Clan Cranstoun is a family of the Scottish Lowlands.

== History ==

=== Origins of the clan ===

The name Cranstoun is of territorial origin and comes from the lands and barony of Cranstoun in Midlothian. The lands might have been named after the Anglo-Saxon for place of the crane. A crane being a bird which appears on both the shield and crest of the Clan Cranstoun. It has also been suggested that the lands were named after the dwelling place of the Cran or Cren, which are both Saxon forenames.

Elfrick de Cranstoun witnessed a charter from William the Lion to Holyrood Abbey. In about 1170 Elfrick also appears in a deed between Roger de Quincy and the Abbot of Newbattle. During the reign of Alexander II of Scotland, Thomas de Craystoun is recorded as making a donation of lands to the Church that were near Paiston in East Lothian.
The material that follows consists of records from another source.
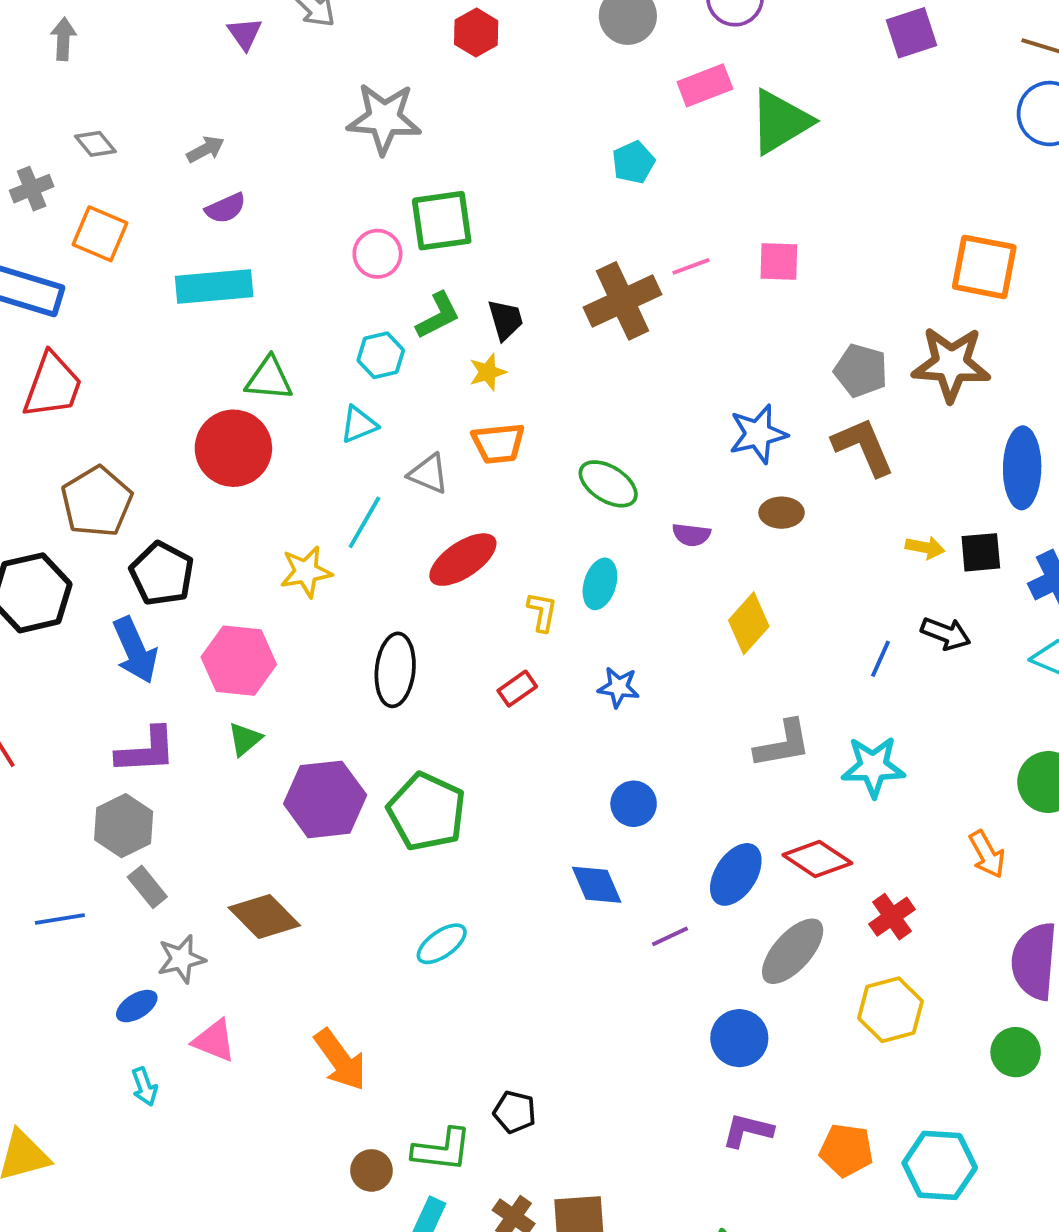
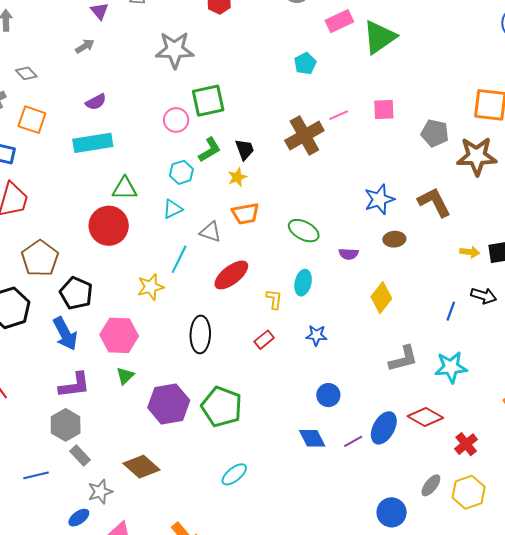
gray arrow: (205, 149) -> (85, 46), moved
gray pentagon: (861, 371) -> (435, 133), moved
purple line: (670, 936) -> (353, 441), moved
gray ellipse: (793, 951) -> (431, 485), moved, size x0.6

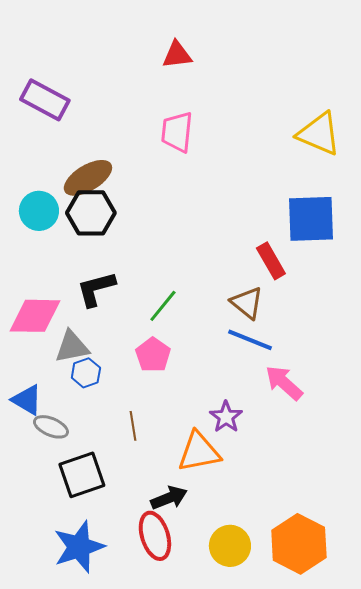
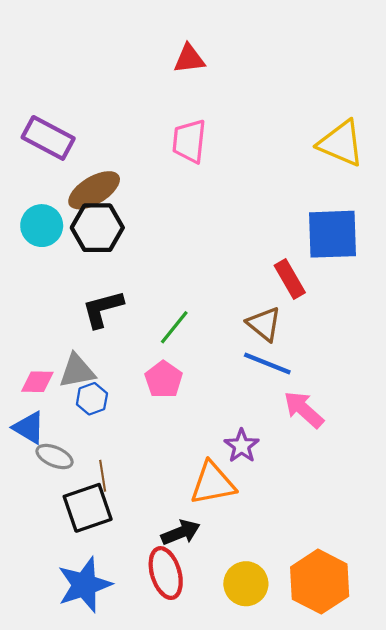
purple rectangle: (45, 100) -> (48, 138), moved
pink diamond: (35, 316) -> (37, 382), moved, size x0.6
brown line: (133, 426) -> (103, 476), moved

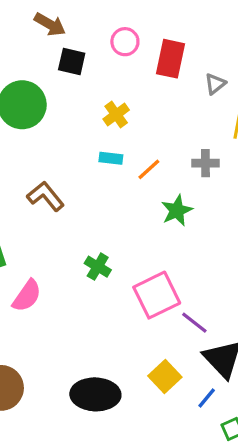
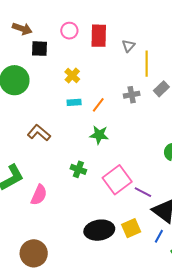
green star: (177, 211) -> (99, 135), moved, turned -30
yellow square: (165, 377) -> (131, 228), turned 30
black ellipse: (95, 394) -> (99, 230), moved

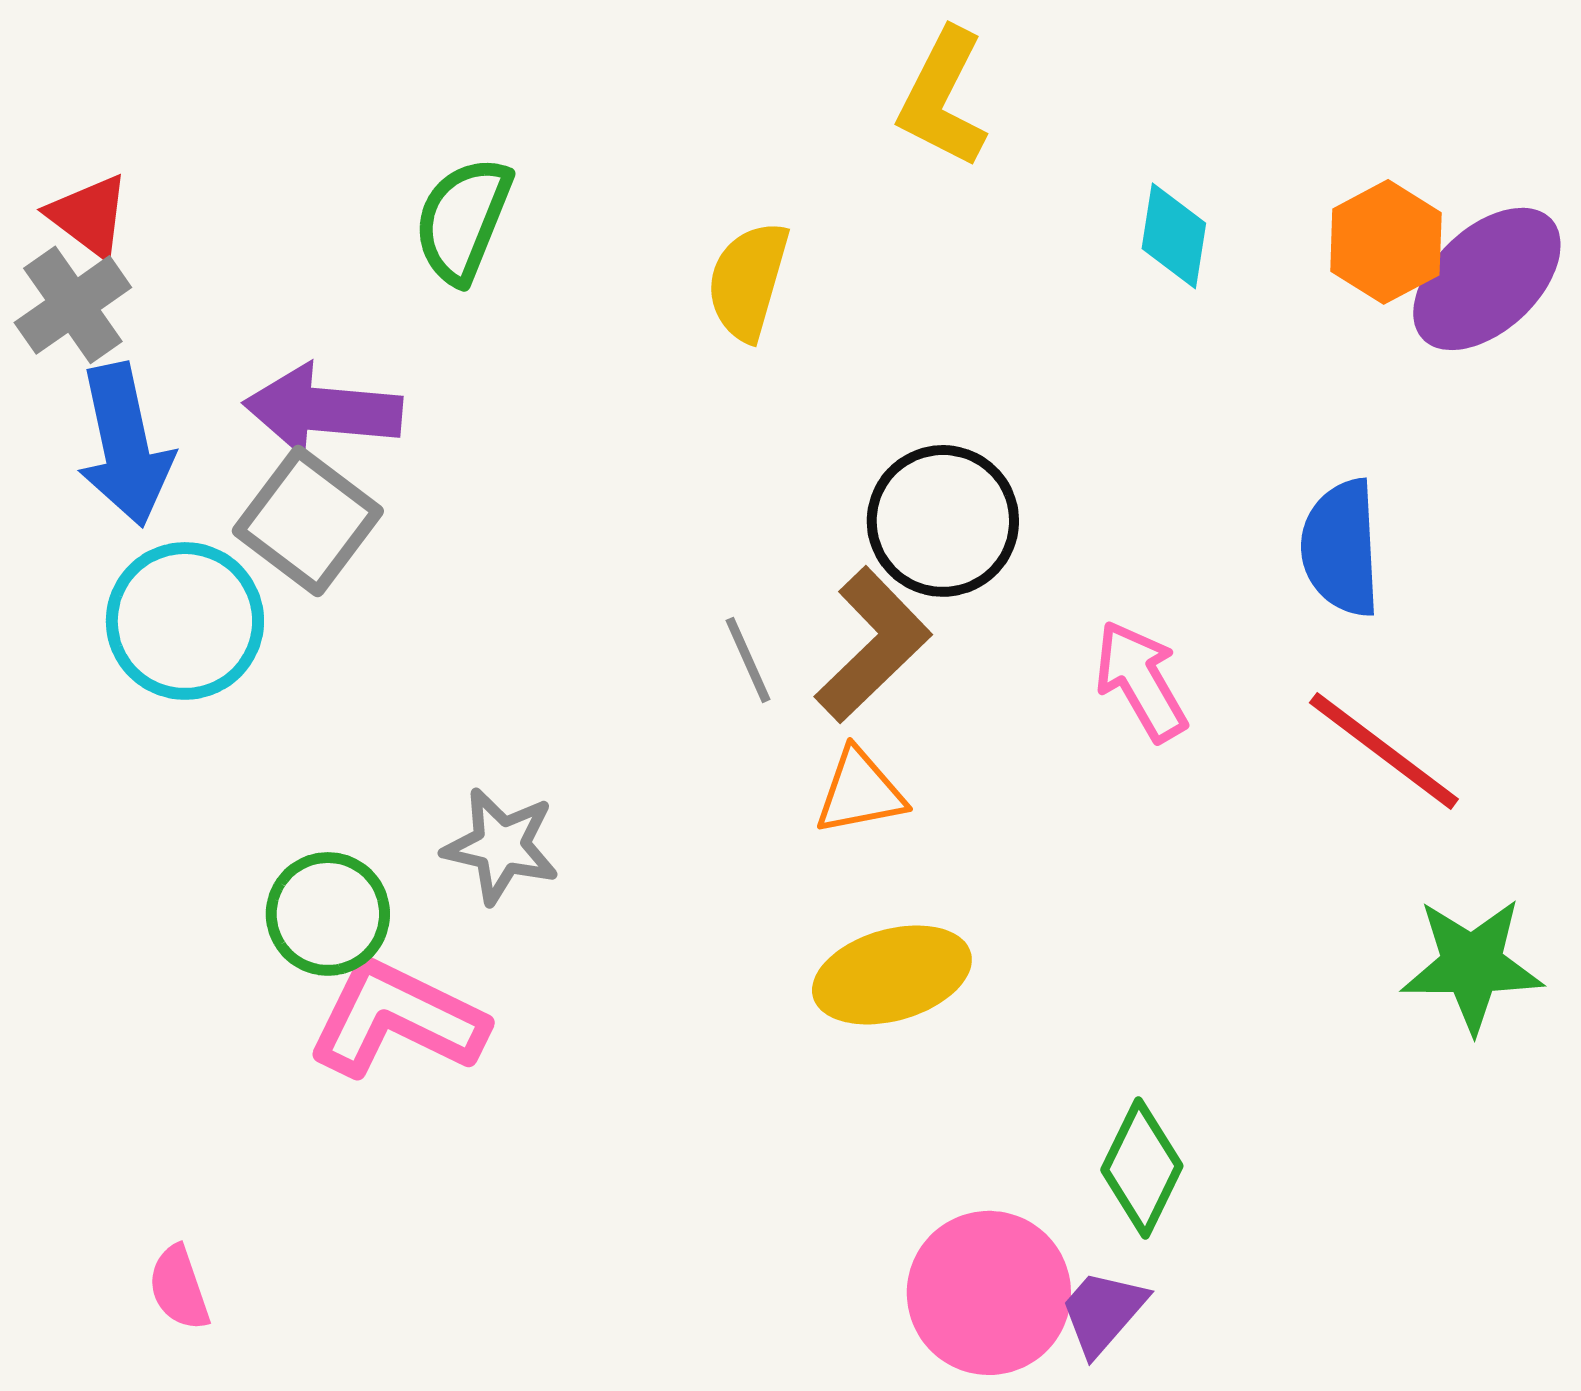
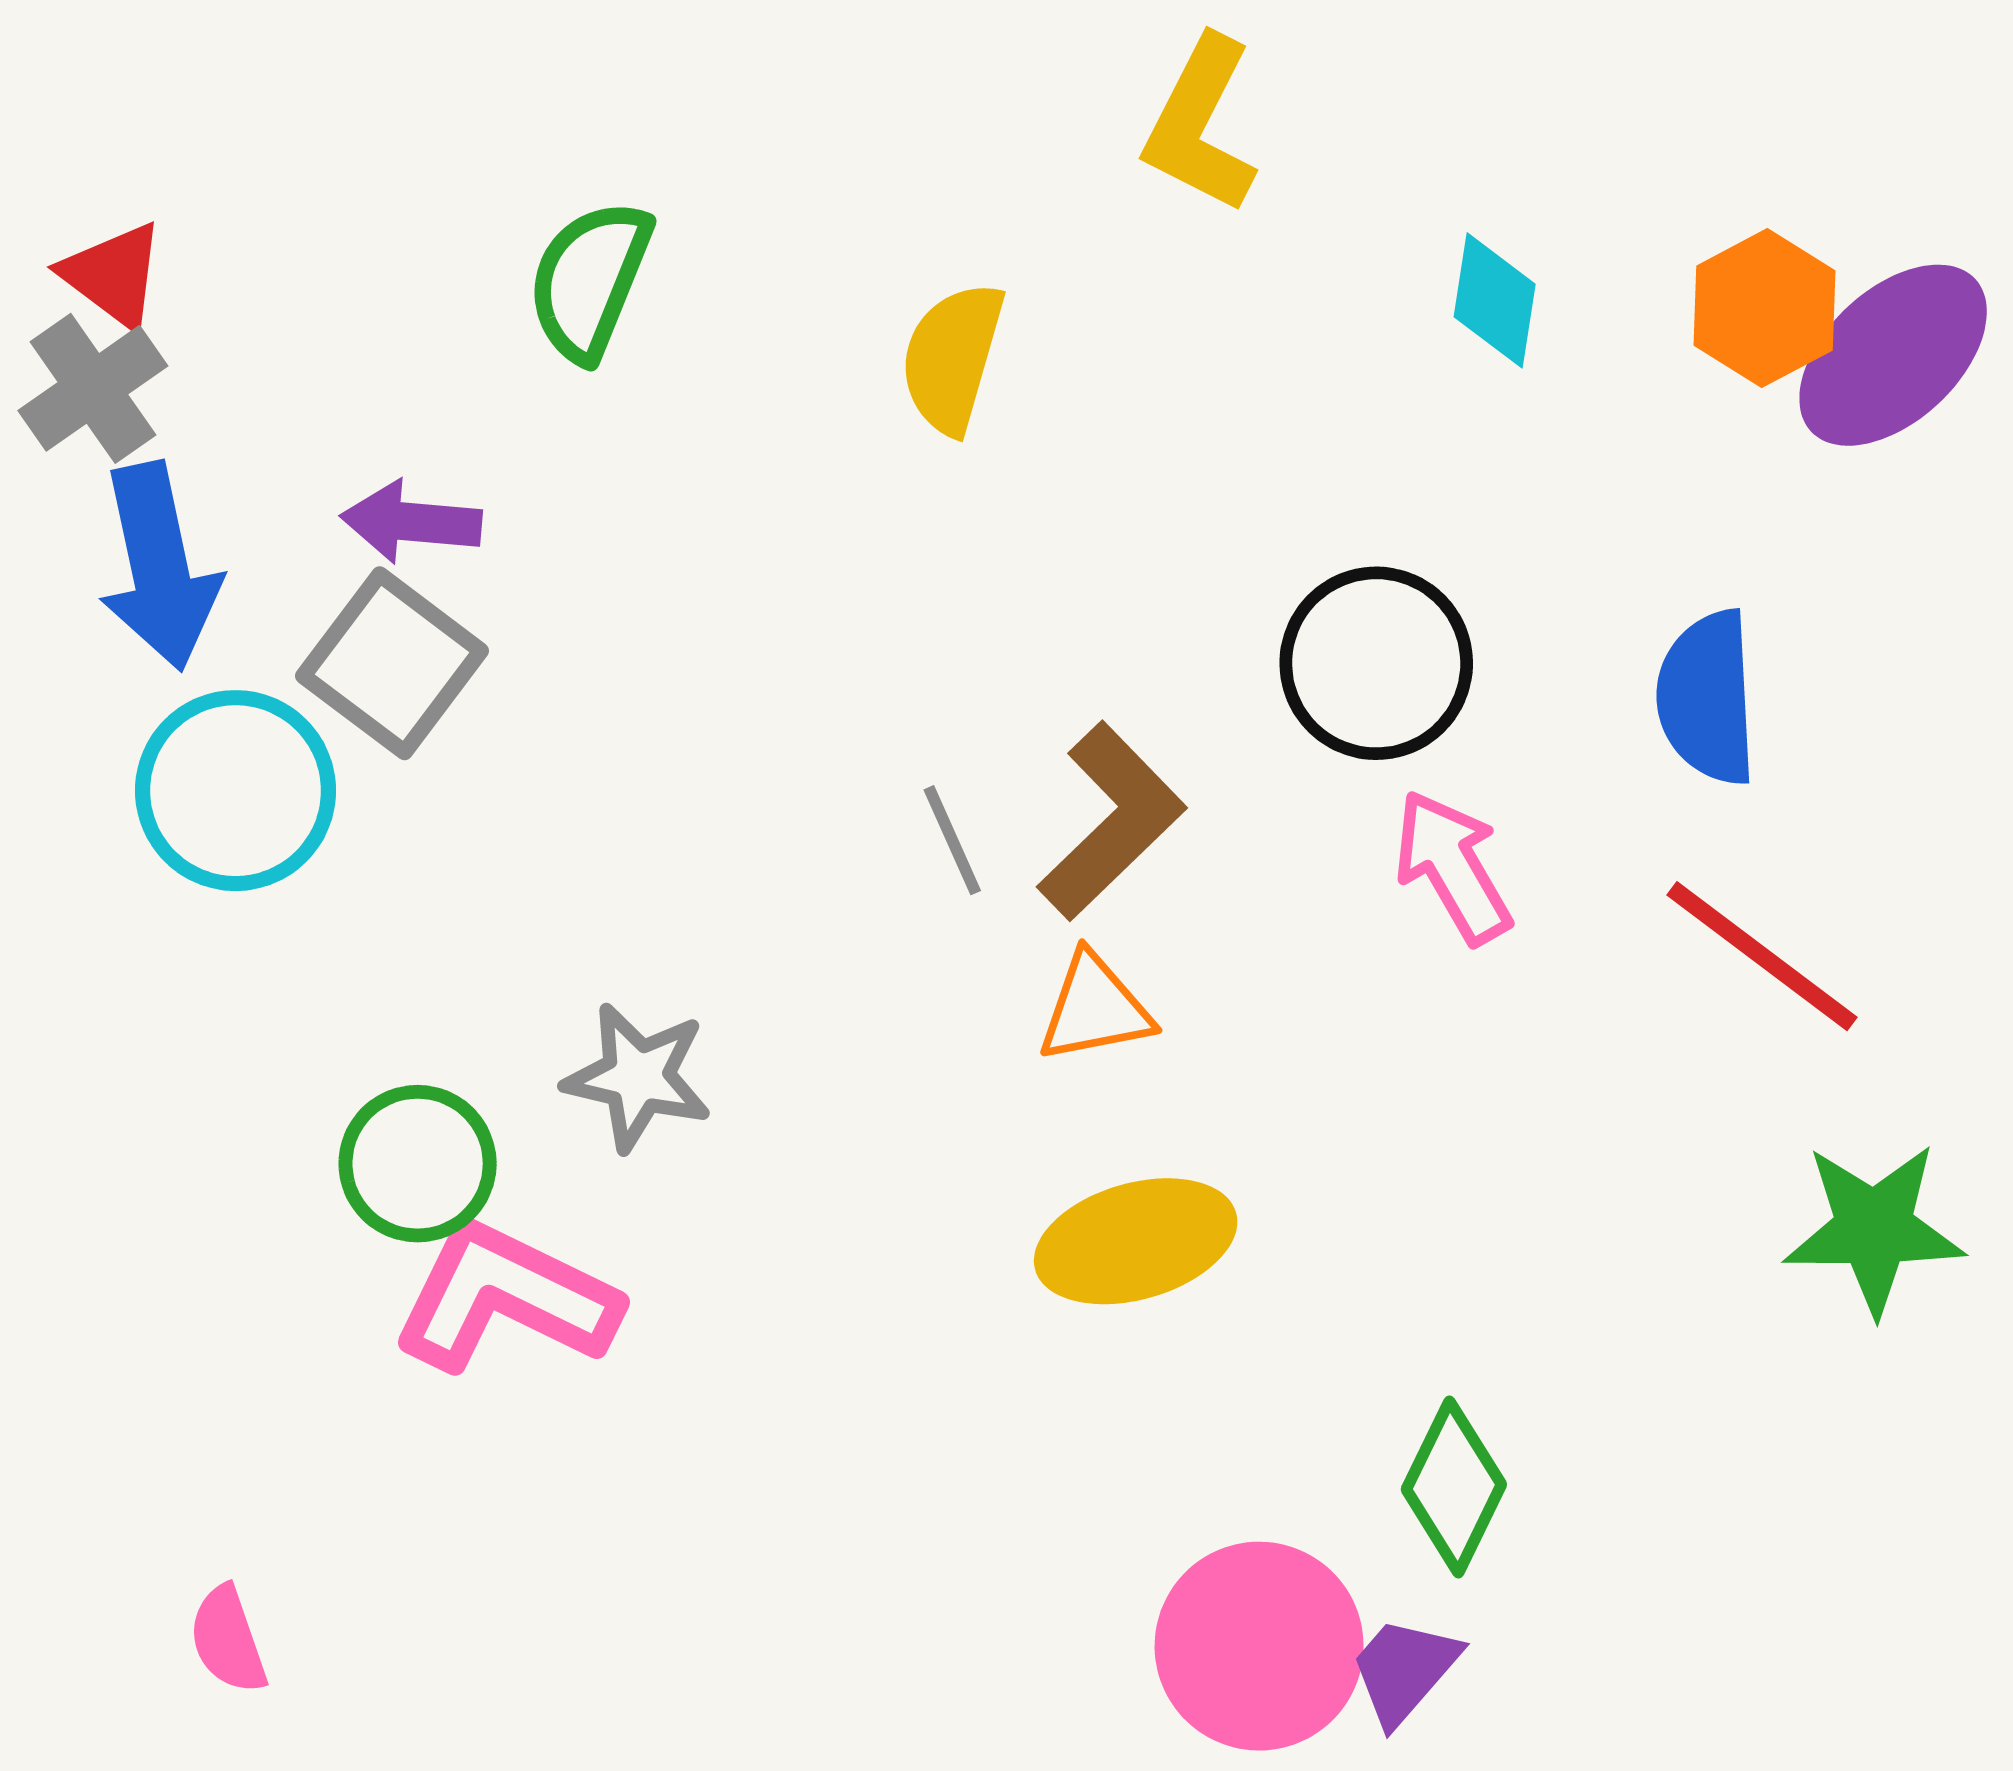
purple arrow: (323, 410) -> (411, 522), size x0.7
black circle: (943, 521) -> (1376, 663), moved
This was for the welfare of his soul and those of his ancestors and successors.

In 1296 Hugh de Cranstoun appears on the Ragman Rolls swearing fealty to Edward I of England. In 1338 Randolphus de Cranstoun made a donation to the Abbey of Newbattle. David II of Scotland granted a charter to Thomas de Cranston for all the lands of Cranston.

=== 16th and 17th centuries ===

The Clan Cranstoun prospered up to the late 16th century when they became involved in the volatile political situation of the time. In 1592 Thomas and John Cranstoun, both relatives of the chiefly family were among those accused of treason for assisting Francis Stewart, 5th Earl of Bothwell in his attack on Holyrood Palace.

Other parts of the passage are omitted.